Folk revival by the River Vistula (Wisła)
Starting in the 1980s, Syrbacy is considered the first contemporary folk group in Poland. They were soon followed by Kwartet Jorgi (Jorgi Quartet) and Varsovia Manta. This initial period of the Polish folk revival is marked by an overall interest in cultures and musicians from around the world. Polish musicians were enthusiastically drawing on foreign traditions – Latin American (e.g. Varsovia Manta and Sierra Manta), Celtic (Kwartet Jorgi, Carrantouhill, Open Folk etc.) and Slavic in general (Werchowyna, Orkiestra pod wezwaniem św. Mikołaja, Chudoba etc.).
The quartet, which took its name from a sixteenth-century flautist, Tomasz Jorgi from Poznań, was founded in the mid-1980s. Even though the group and its individual members, Maciej and Waldemar Rychły, are now mostly associated with Polish folk music, their beginnings were not quite so. The material they recorded during a performance in May 1988 in Biskupin may sound quite astonishing.
Apart from Polish folk music (Nowe Oberki) and Balkan inspirations (Aksak or Bałkany), the group’s first LP featured such songs as Tańce irlandzkie – the reel and Tańce irlandzkie – the jig, which clearly suggest Celtic inspirations.
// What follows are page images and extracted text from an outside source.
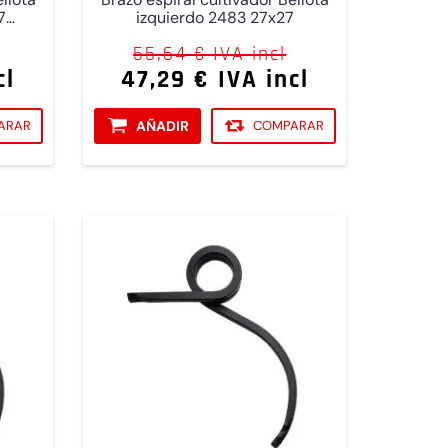
7
izquierdo 2483 27x27
55,64 € IVA incl
cl
47,29 € IVA incl
ARAR
AÑADIR
COMPARAR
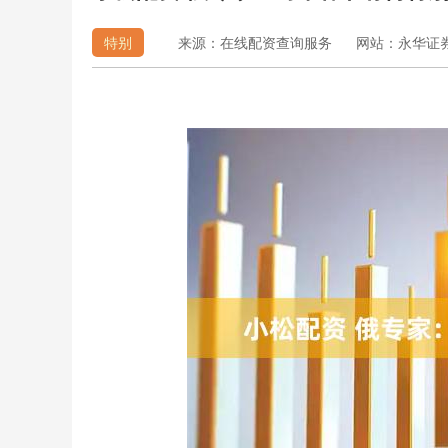
特别
来源：在线配资查询服务
网站：永华证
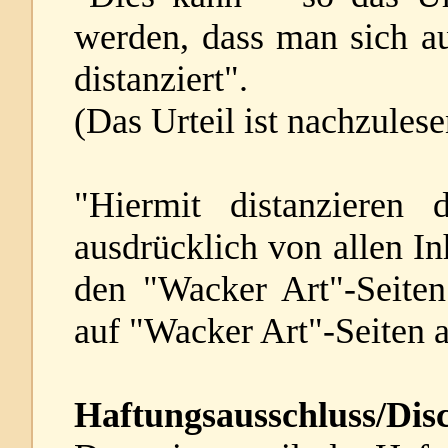
werden, dass man sich au
distanziert".
(Das Urteil ist nachzules
"Hiermit distanzieren 
ausdrücklich von allen Inh
den "Wacker Art"-Seiten.
auf "Wacker Art"-Seiten 
Haftungsausschluss/Dis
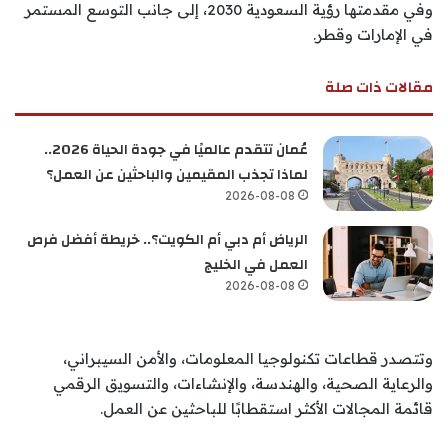
وفي مقدمتها رؤية السعودية 2030، إلى جانب التوسع المستمر
في الإمارات وقطر.
مقالات ذات صلة
عُمان تتقدم عالميًا في جودة الحياة 2026..
لماذا تجذب المقيمين والباحثين عن العمل؟
2026-08-08
الرياض أم دبي أم الكويت؟.. خريطة أفضل فرص
العمل في الخليج
2026-08-08
وتتصدر قطاعات تكنولوجيا المعلومات، والأمن السيبراني،
والرعاية الصحية، والهندسة، والإنشاءات، والتسويق الرقمي
قائمة المجالات الأكثر استقطابًا للباحثين عن العمل.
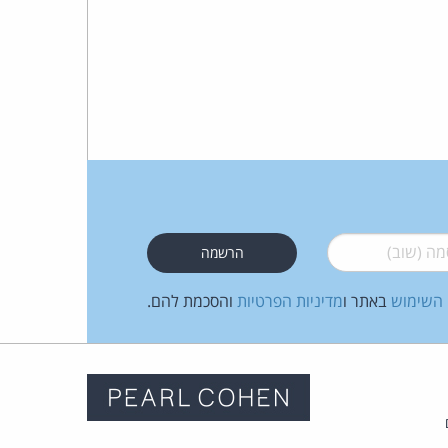
 (שוב)
*
 השימוש
באתר ו
מדיניות הפרטיות
והסכמת להם.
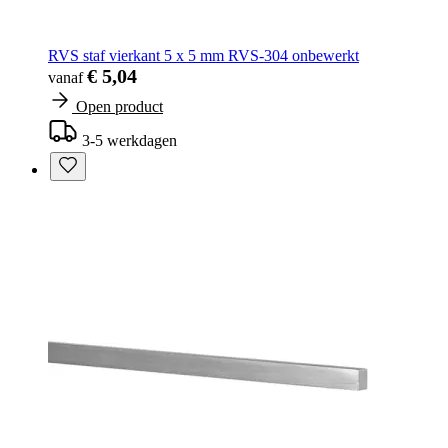
RVS staf vierkant 5 x 5 mm RVS-304 onbewerkt
€ 5,04
vanaf
Open product
3-5 werkdagen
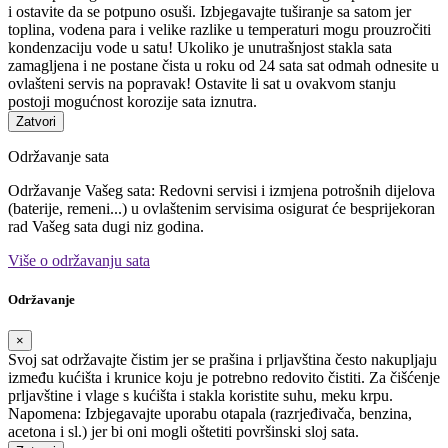
i ostavite da se potpuno osuši. Izbjegavajte tuširanje sa satom jer
toplina, vodena para i velike razlike u temperaturi mogu prouzročiti
kondenzaciju vode u satu! Ukoliko je unutrašnjost stakla sata
zamagljena i ne postane čista u roku od 24 sata sat odmah odnesite u
ovlašteni servis na popravak! Ostavite li sat u ovakvom stanju
postoji mogućnost korozije sata iznutra.
Zatvori
Održavanje sata
Održavanje Vašeg sata: Redovni servisi i izmjena potrošnih dijelova
(baterije, remeni...) u ovlaštenim servisima osigurat će besprijekoran
rad Vašeg sata dugi niz godina.
Više o održavanju sata
Održavanje
×
Svoj sat održavajte čistim jer se prašina i prljavština često nakupljaju
između kućišta i krunice koju je potrebno redovito čistiti. Za čišćenje
prljavštine i vlage s kućišta i stakla koristite suhu, meku krpu.
Napomena: Izbjegavajte uporabu otapala (razrjeđivača, benzina,
acetona i sl.) jer bi oni mogli oštetiti površinski sloj sata.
It is worth noting that folk music means something different in Poland and in the Western countries. The English term may either refer to the modern modification of the tradition or to the tradition itself – that is why we have the terms contemporary folk music and living tradition. In Poland, folk music means music that – although inspired by traditional music – exists outside of its natural context. Folk music juxtaposes selected element of folklore with other musical genres or inspirations from other musical traditions (with regard to musical and dance forms and instrumentation).
Ever since its first usage on the radio, the word folk has been fully adopted by both the Polish language and the Polish musical environment. In the meantime, however, there emerged two factions of folk revival enthusiasts. They were dubbed (by Tomasz Rokosz) purists and folk men.
Saint Patrick in Poland
The folk music revival in Poland has largely coincided with the interest in music from Ireland, and also from Latin America. It was not until the late 1980s that the musicians drawing on these two regions started to turn their attention to traditional Polish music. Admittedly, the Polish fascination with Celtic music is not the same as it used to be, but it is there nonetheless. We have musicians, such as Danar, Duan, Beltaine and Shannon, and dancers, such as Elorien, Glendalough and Treblers, who perform it, and we have concerts and festivals, including the Celtic Music Festival (Festiwal Muzyki Celtyckiej) ‘Zamek’ in Będzin, where we can go and listen to it. There is even a large annual dance show. Saint Patrick’s Day is a perfect time for joyful celebrations. There are uilleann pipes played in pubs and step dancers performing in theatres. Sipping a Guinness or a green beer, let us not forget that here, by the Vistula, folk music revival would not have been the same had it not been influenced by the Irishmen.